[INPUT RECORDS Boundary: Start]

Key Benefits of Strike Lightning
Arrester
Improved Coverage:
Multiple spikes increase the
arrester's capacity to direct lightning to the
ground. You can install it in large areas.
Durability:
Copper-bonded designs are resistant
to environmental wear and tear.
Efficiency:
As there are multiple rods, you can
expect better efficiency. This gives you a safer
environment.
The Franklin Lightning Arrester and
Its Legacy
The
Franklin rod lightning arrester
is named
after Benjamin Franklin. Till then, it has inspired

[INPUT RECORDS Boundary: End]
[INPUT RECORDS Boundary: Start]

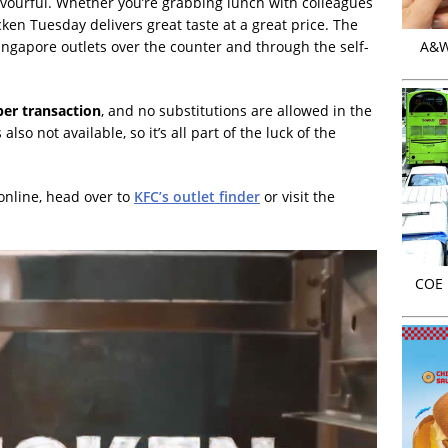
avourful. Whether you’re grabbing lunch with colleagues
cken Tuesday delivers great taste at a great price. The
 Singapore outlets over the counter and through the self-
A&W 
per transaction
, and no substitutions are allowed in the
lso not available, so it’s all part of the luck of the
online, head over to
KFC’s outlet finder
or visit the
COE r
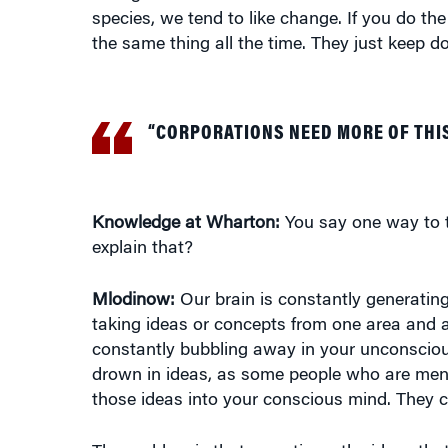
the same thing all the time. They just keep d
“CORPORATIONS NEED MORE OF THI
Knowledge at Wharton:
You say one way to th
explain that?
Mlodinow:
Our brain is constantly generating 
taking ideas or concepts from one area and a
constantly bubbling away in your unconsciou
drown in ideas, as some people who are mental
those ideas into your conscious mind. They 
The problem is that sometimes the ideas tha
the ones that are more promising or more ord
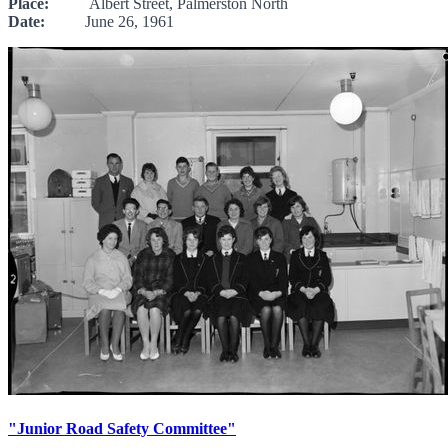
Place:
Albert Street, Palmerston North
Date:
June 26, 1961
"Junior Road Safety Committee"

[INPUT RECORDS Boundary: End]
[INPUT RECORDS Boundary: Start]

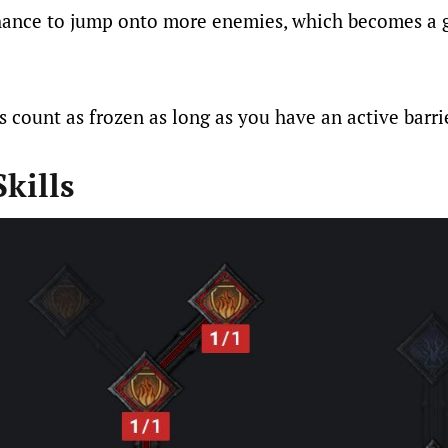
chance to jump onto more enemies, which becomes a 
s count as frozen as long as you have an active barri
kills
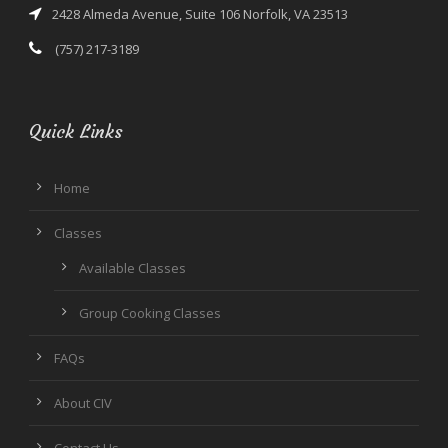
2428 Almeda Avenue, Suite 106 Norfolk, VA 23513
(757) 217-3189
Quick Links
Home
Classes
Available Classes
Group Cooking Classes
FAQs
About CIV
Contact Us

[INPUT RECORDS Boundary: End]

» TASK TO COMPLETE
Going back over the entries above, copy word for word every line from the one that has "Key Benefits of Strike Lightning" on through the one that has "after Benjamin Franklin.".

» ANSWER TO THIS PROBLEM
Key Benefits of Strike Lightning
Arrester
Improved Coverage:
Multiple spikes increase the
arrester's capacity to direct lightning to the
ground. You can install it in large areas.
Durability:
Copper-bonded designs are resistant
to environmental wear and tear.
Efficiency:
As there are multiple rods, you can
expect better efficiency. This gives you a safer
environment.
The Franklin Lightning Arrester and
Its Legacy
The
Franklin rod lightning arrester
is named
after Benjamin Franklin. Till then, it has inspired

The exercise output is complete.